To start, I downloaded all of the IPP winners from Iowa Research Online, extracted the poems as plain text, and concatenated them all into a single text file named poems.txt. This served as the training set. Next, I set up this Torch-based Docker container implementation of a recurrent neural network based on work by Andrej Karpathy and Justin Johnson. It was tempting to spin up the Google cloud VM with an attached GPU, since these types of machine learning tasks are sped up greatly running on a graphics processing unit with CUDA, but it’s also quite expensive at 75 cents-per-hour. Once I had it working, I started the preprocessing and training, which took about 16 hours to complete.
After a lot of experimentation to create some useful training models and keep the network from overfitting and underfitting the data, I had something that was acceptable and so began sampling output. One parameter of sampling that was fun to play with was the “temperature” of the sample. A lower temperature produced output that was much more predictable and less error prone while a higher temperature was much more inventive but riddled with mistakes.
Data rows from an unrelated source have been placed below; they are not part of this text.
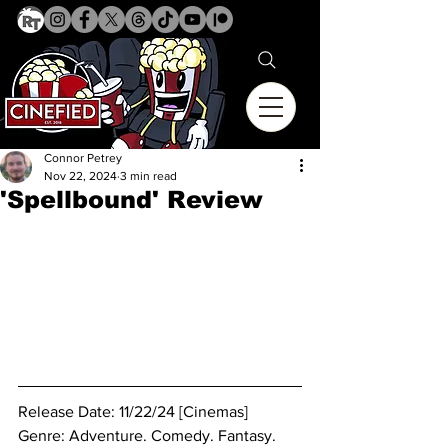
Connor Petrey
Nov 22, 2024
3 min read
'Spellbound' Review
Release Date: 11/22/24 [Cinemas]
Genre: 
Adventure. Comedy. Fantasy. 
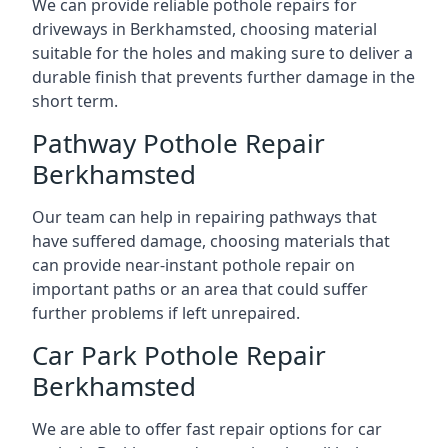
We can provide reliable pothole repairs for
driveways in Berkhamsted, choosing material
suitable for the holes and making sure to deliver a
durable finish that prevents further damage in the
short term.
Pathway Pothole Repair
Berkhamsted
Our team can help in repairing pathways that
have suffered damage, choosing materials that
can provide near-instant pothole repair on
important paths or an area that could suffer
further problems if left unrepaired.
Car Park Pothole Repair
Berkhamsted
We are able to offer fast repair options for car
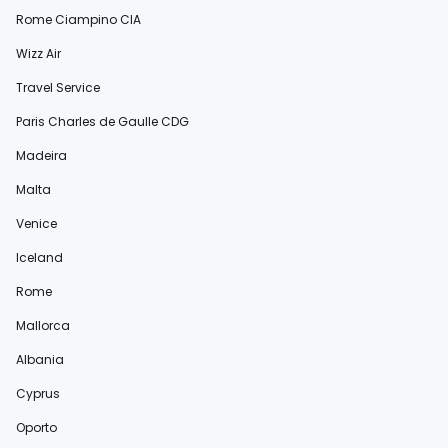
Rome Ciampino CIA
Wizz Air
Travel Service
Paris Charles de Gaulle CDG
Madeira
Malta
Venice
Iceland
Rome
Mallorca
Albania
Cyprus
Oporto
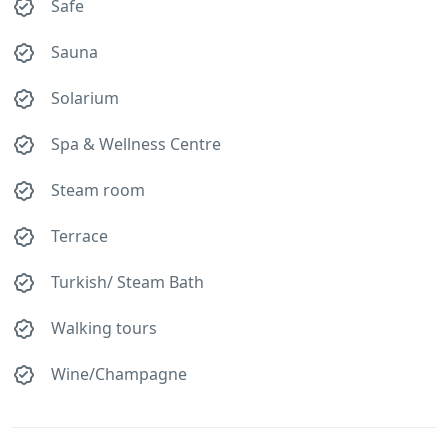
Safe
Sauna
Solarium
Spa & Wellness Centre
Steam room
Terrace
Turkish/ Steam Bath
Walking tours
Wine/Champagne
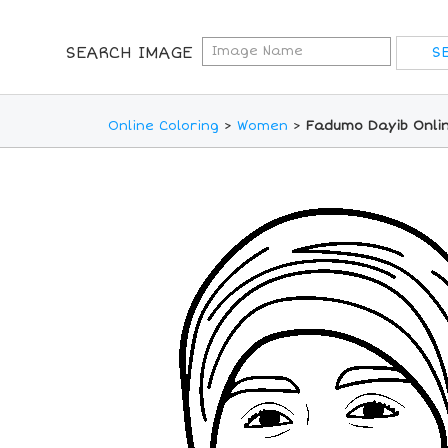
SEARCH IMAGE
Online Coloring
>
Women
>
Fadumo Dayib Onlin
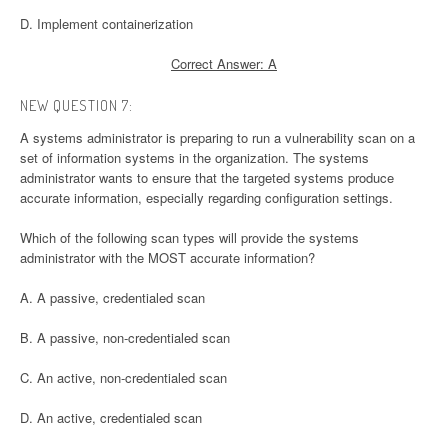
D. Implement containerization
Correct Answer: A
NEW QUESTION 7:
A systems administrator is preparing to run a vulnerability scan on a
set of information systems in the organization. The systems
administrator wants to ensure that the targeted systems produce
accurate information, especially regarding configuration settings.
Which of the following scan types will provide the systems
administrator with the MOST accurate information?
A. A passive, credentialed scan
B. A passive, non-credentialed scan
C. An active, non-credentialed scan
D. An active, credentialed scan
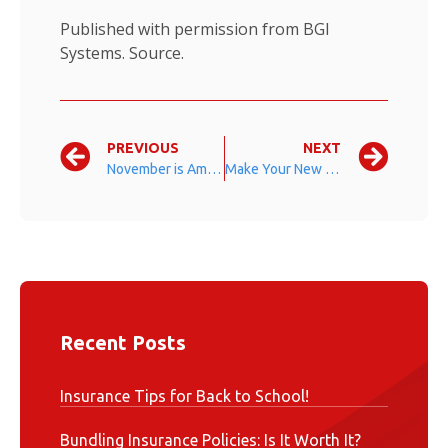
Published with permission from BGI
Systems.
Source.
PREVIOUS
NEXT
November is American Diabetes Month
Make Your New Year’s Resolution Stick
Recent Posts
Insurance Tips for Back to School!
Bundling Insurance Policies: Is It Worth It?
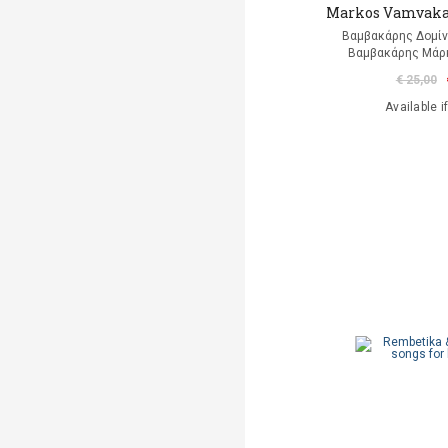
Markos Vamvakar
Βαμβακάρης Δομίνι
Βαμβακάρης Μάρκ
€ 25,00
Available i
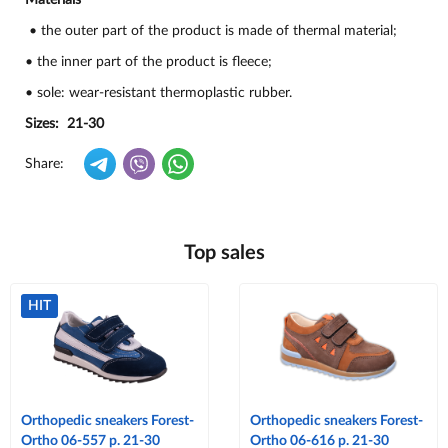
Materials
• the outer part of the product is made of thermal material;
• the inner part of the product is fleece;
• sole: wear-resistant thermoplastic rubber.
Sizes: 21-30
Share:
Top sales
HIT
Orthopedic sneakers Forest-
Orthopedic sneakers Forest-
Ortho 06-557 p. 21-30
Ortho 06-616 p. 21-30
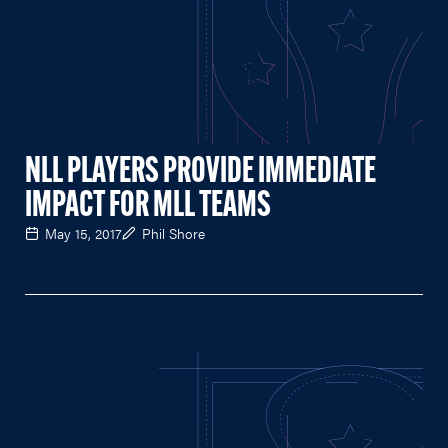
NLL PLAYERS PROVIDE IMMEDIATE
IMPACT FOR MLL TEAMS
May 15, 2017
Phil Shore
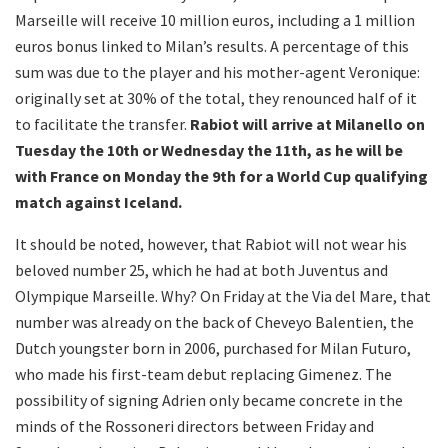
Marseille will receive 10 million euros, including a 1 million
euros bonus linked to Milan’s results. A percentage of this
sum was due to the player and his mother-agent Veronique:
originally set at 30% of the total, they renounced half of it
to facilitate the transfer.
Rabiot will arrive at Milanello on
Tuesday the 10th or Wednesday the 11th, as he will be
with France on Monday the 9th for a World Cup qualifying
match against Iceland.
It should be noted, however, that Rabiot will not wear his
beloved number 25, which he had at both Juventus and
Olympique Marseille. Why? On Friday at the Via del Mare, that
number was already on the back of Cheveyo Balentien, the
Dutch youngster born in 2006, purchased for Milan Futuro,
who made his first-team debut replacing Gimenez. The
possibility of signing Adrien only became concrete in the
minds of the Rossoneri directors between Friday and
I decided to split the difference and start at 0.5. Here’s the first poem.
Speritas Of The Stars
Morning comes of the sun
to the thin world is a star of her light.
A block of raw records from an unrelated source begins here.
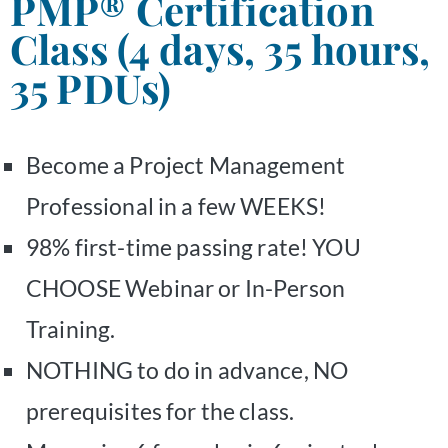
PMP® Certification
Class (4 days, 35 hours,
35 PDUs)
Become a Project Management
Professional in a few WEEKS!
98% first-time passing rate! YOU
CHOOSE Webinar or In-Person
Training.
NOTHING to do in advance, NO
prerequisites for the class.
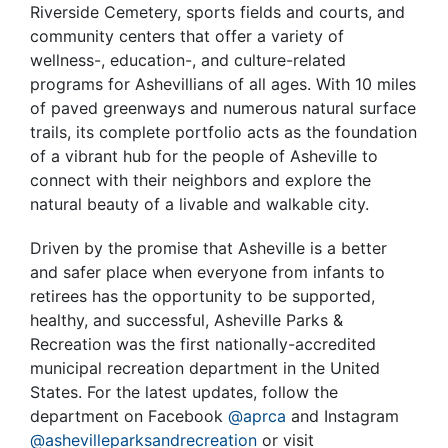
Riverside Cemetery, sports fields and courts, and
community centers that offer a variety of
wellness-, education-, and culture-related
programs for Ashevillians of all ages. With 10 miles
of paved greenways and numerous natural surface
trails, its complete portfolio acts as the foundation
of a vibrant hub for the people of Asheville to
connect with their neighbors and explore the
natural beauty of a livable and walkable city.
Driven by the promise that Asheville is a better
and safer place when everyone from infants to
retirees has the opportunity to be supported,
healthy, and successful, Asheville Parks &
Recreation was the first nationally-accredited
municipal recreation department in the United
States. For the latest updates, follow the
department on Facebook
@aprca
and Instagram
@ashevilleparksandrecreation
or visit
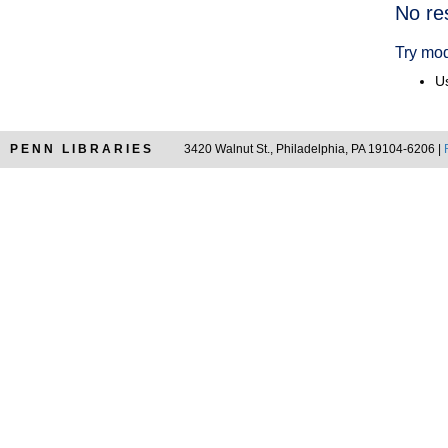
Searc
No re
Resul
Try mod
Us
PENN LIBRARIES
3420 Walnut St., Philadelphia, PA 19104-6206 |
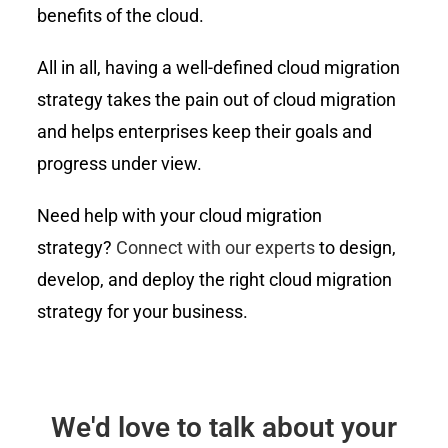
benefits of the cloud.
All in all, having a well-defined cloud migration
strategy takes the pain out of cloud migration
and helps enterprises keep their goals and
progress under view.
Need help with your cloud migration
strategy?
Connect with our experts
to design,
develop, and deploy the right cloud migration
strategy for your business.
We'd love to talk about your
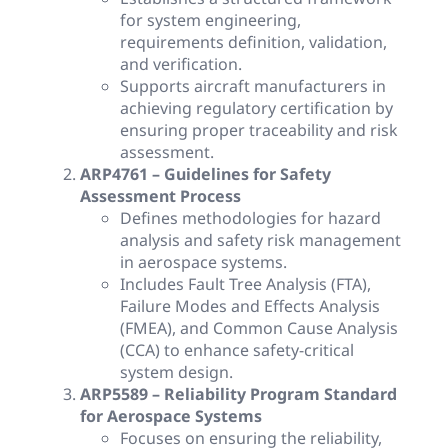
for system engineering,
requirements definition, validation,
and verification.
Supports aircraft manufacturers in
achieving regulatory certification by
ensuring proper traceability and risk
assessment.
ARP4761 – Guidelines for Safety
Assessment Process
Defines methodologies for hazard
analysis and safety risk management
in aerospace systems.
Includes Fault Tree Analysis (FTA),
Failure Modes and Effects Analysis
(FMEA), and Common Cause Analysis
(CCA) to enhance safety-critical
system design.
ARP5589 – Reliability Program Standard
for Aerospace Systems
Focuses on ensuring the reliability,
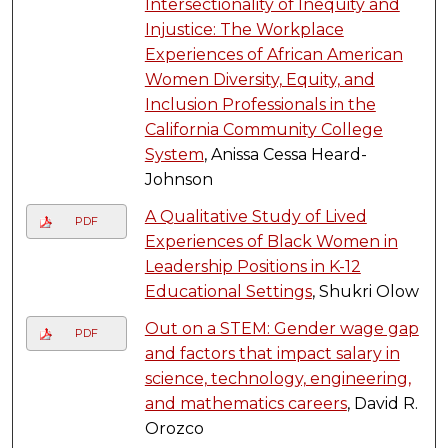
Intersectionality of Inequity and
Injustice: The Workplace
Experiences of African American
Women Diversity, Equity, and
Inclusion Professionals in the
California Community College
System
, Anissa Cessa Heard-
Johnson
A Qualitative Study of Lived
PDF
Experiences of Black Women in
Leadership Positions in K-12
Educational Settings
, Shukri Olow
Out on a STEM: Gender wage gap
PDF
and factors that impact salary in
science, technology, engineering,
and mathematics careers
, David R.
Orozco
The sheet and the body of parts
of the flame is a light, the body
sees of the wars beautiful on the street.
The sun, the stars of the sound, and desire,
and a man could love the streets.
The single shiller of light,
and the single stranger falls countal.
Father and she were the sutters of the body
instraining to the complete
window of light, still.
You’ll notice a few words in this poem that don’t actually exist in english. That’s because this RNN operates at the character level, not the word level. It has to learn, from scratch, how to write english. It starts with random strings of letters and slowly, after many iterations, learns about spaces, proper punctuation, and finally readable words. The higher the sampling temperature, the more invented words. Let’s look at a “hot” poem.
Pelies, One Yighter
The shadows just plance croved
I am one
its funlet from the wind
staskaccus, gring of detches of hearts face eashog
what wing to the streed in the resert of change, a glince
She read on his fill bathered, a hand the
with beautiful, casty, stery, kooms, in one father
something the mouth cold leaves.
A night and no one is a woman; you green her
My spere would must not the look teering mower
I see itselfor.
At that sign they thought the remelled the mum,
but like an wait they mite of ammiral
after things of the body
which children would love
the forest flowers and hark a path.
The shawr rate in a ruched parts in humstily
his poom her as of the trabs conterlity.
Much more Jabberwockyesque. If we ease up just a little on this we get
A Badicar Flower
The watcher blue says
they would have shapes,
the night dreaming,
a painted nother
tricks me, the wind,
the dayed from the boging feeling
of the histance in his everyness.
What do you think — poetry prize worthy? While writing poetry is fun, there are, of course, practical applications too. I’m currently working with faculty member Mariola Espinosa on a HathiTrust project called Fighting Fever in the Caribbean: Medicine and Empire, 1650-1902. We have 9.3 million pages of medical journals and need to find references to yellow fever in multiple languages. A trained neural network could look through these quickly and find references that a human might miss. I’m also working on another project with Heidi Renee Aijala looking for references to coal smoke in Victorian literature. Perhaps a neural net could be trained to look for non-keyword references.
While I’m probably not going to put a poet out of work any time soon, you can imagine many real-world uses. There is a tremendous potential for neural networks and other types of machine learning to caption images, transcribe handwriting, translate documents, understand the spoken word, and play chess at the international master level. Perhaps someday it might also write a meaningful poem.